In the case where a participating agency, other than the educational agency, fails to provide agreed upon services, the educational agency shall reconvene the IEP team to identify alternative strategies to meet the transition objectives.

. Dr. Elizabeth Kurker-Stewart had been retained as the Board’s inclusion consultant. N's parents believed that she was too closely aligned with the Board to be objective about what was best for N.

. Congress granted the parents of a disabled child the right to seek review of their child’s IEP. See 20 U.S.C. § 1415(b)(2). In Connecticut this procedure has been codified in Conn. Gen.Stat. § 10-76h. This statute provides *236that the parents of a disabled child may request a hearing to challenge the PPT's decision regarding the placement of their child. The hearing is held before an impartial hearing officer who has the authority to hear relevant testimony and render a decision which confirms, modifies or rejects the PPT's placement recommendations.

. For the reasons discussed in fn. 7, N’s parents objected to the Board's inclusion consultant, Dr. Elizabeth Kurker-Stewart.

. At a PPT meeting on Jammy 8, 1998, the Board announced that Drs. Kurker-Stewart, Klin and Dr. Adamakos would observe and evaluate N. N's parents did not consent to the evaluations and filed a second request for due process hearing against both the Stratford and Fairfield school boards. The parents raised the issue of whether the Board could have its own consultants observe N at school without their consent. The second request for a hearing was consolidated into the first. On April 6, 1998, the hearing officer issued an interim order. She concluded that the Board need not obtain parental consent for Drs. Kurker-Stewart and Klin to observe N because their observations were used only to prepare for the due process hearing. She also concluded, however, that Dr. Adamakos could not observe N without parental consent because his observations were not being used to prepare for the hearing, but rather as part N's ongoing educational planning.

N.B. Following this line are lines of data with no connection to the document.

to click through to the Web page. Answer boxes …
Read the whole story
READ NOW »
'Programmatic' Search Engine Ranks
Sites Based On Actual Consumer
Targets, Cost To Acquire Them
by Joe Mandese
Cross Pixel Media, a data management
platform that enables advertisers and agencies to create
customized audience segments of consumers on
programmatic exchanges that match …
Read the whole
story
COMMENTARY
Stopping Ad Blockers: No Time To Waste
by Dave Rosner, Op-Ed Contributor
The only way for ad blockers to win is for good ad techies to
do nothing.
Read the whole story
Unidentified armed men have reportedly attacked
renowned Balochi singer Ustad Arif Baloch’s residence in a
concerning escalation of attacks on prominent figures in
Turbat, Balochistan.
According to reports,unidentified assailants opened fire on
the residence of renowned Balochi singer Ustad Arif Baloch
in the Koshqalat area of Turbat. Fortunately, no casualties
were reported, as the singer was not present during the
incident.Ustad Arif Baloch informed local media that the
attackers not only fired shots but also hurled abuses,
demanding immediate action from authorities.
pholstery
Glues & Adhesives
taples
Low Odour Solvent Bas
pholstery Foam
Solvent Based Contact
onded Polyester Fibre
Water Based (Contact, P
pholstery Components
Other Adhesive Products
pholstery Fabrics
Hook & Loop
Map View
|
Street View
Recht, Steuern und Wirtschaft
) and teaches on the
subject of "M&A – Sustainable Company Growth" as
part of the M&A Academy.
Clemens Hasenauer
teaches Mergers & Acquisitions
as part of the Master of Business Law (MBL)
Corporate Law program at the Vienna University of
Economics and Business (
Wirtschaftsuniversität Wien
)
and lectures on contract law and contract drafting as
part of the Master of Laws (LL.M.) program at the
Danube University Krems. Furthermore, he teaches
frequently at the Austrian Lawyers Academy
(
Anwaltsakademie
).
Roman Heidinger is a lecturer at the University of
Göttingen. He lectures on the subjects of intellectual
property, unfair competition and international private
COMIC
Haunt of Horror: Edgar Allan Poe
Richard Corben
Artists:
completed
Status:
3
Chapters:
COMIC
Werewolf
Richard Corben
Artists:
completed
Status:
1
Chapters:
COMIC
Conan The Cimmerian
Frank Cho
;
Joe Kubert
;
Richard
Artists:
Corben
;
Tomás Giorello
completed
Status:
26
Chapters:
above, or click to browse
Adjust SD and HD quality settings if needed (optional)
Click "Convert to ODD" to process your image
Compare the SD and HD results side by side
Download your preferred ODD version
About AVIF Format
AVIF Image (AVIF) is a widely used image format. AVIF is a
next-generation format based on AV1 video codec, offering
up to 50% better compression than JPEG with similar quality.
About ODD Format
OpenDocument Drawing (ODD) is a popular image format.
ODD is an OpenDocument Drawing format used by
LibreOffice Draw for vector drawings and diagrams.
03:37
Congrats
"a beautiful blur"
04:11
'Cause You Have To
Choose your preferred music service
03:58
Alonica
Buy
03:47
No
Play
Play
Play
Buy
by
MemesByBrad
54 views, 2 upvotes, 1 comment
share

. The Board and N’s parents agreed that Ms. Grimm would serve as N's independent program manager. The selection of Ms. Grimm was part of the administrative process and was overseen by the hearing officer.

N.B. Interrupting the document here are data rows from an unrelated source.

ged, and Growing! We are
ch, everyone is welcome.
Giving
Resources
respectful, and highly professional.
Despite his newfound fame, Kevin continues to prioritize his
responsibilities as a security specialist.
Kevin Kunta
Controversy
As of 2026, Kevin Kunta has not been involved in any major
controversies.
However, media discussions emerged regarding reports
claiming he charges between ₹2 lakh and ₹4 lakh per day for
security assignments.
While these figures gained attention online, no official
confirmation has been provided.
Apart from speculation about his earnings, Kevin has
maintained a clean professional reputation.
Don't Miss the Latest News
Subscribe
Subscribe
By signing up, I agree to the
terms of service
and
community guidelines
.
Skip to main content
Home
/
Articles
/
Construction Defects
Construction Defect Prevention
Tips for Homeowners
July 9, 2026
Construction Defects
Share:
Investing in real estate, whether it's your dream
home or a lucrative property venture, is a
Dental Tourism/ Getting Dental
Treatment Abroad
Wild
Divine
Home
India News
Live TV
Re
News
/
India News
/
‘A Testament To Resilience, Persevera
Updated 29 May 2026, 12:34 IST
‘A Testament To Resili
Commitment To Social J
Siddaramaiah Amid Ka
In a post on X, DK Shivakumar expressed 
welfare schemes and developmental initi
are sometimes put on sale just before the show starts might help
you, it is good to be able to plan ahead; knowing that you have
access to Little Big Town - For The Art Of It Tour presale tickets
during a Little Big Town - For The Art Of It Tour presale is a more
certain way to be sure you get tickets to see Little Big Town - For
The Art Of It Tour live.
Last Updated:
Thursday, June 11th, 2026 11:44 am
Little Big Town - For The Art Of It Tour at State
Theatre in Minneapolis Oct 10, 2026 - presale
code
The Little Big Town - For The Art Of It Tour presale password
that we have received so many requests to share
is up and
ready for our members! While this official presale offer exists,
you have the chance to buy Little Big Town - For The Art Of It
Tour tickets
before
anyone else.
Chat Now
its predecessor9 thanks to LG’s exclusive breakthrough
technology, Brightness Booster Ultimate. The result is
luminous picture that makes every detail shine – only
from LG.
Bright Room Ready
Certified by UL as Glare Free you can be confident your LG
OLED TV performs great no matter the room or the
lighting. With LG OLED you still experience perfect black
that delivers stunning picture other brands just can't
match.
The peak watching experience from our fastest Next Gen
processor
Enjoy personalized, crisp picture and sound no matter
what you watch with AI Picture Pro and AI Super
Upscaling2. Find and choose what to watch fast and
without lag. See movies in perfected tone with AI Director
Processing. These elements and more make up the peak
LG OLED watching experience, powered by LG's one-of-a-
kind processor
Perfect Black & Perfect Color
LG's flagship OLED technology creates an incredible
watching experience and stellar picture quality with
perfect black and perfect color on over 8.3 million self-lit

. Although the parents did not list the issue of whether N’s IEP was adequate in their prehearing list of issues, the court addresses these two issues together. The record is clear that the propriety of N's IEP was a major issue and of paramount importance to N's parents. Moreover, the propriety of the IEP is so intertwined with the issue of whether N was to be placed in a mainstream setting as to be inextricable.

. The Board contends that the award should be reduced because the parents did not succeed on their second request for a due process hearing and the motion to exclude testimony by Dr. Vespe In addition, the Board argues that the award should be reduced because the parents’ allegations that N had been abused by school staff were found to be without merit. Finally, the Board asserts that the parents should not be awarded those fees and costs incurred with the procurement of their expert, Dr. Sapon-Shevin. The court finds it unnecessary to address the merits of each and every aspect of the litigation on which the Board claims the parents did not prevail. These arguments are subsumed by the claim that the parents are entitled to a partial fee.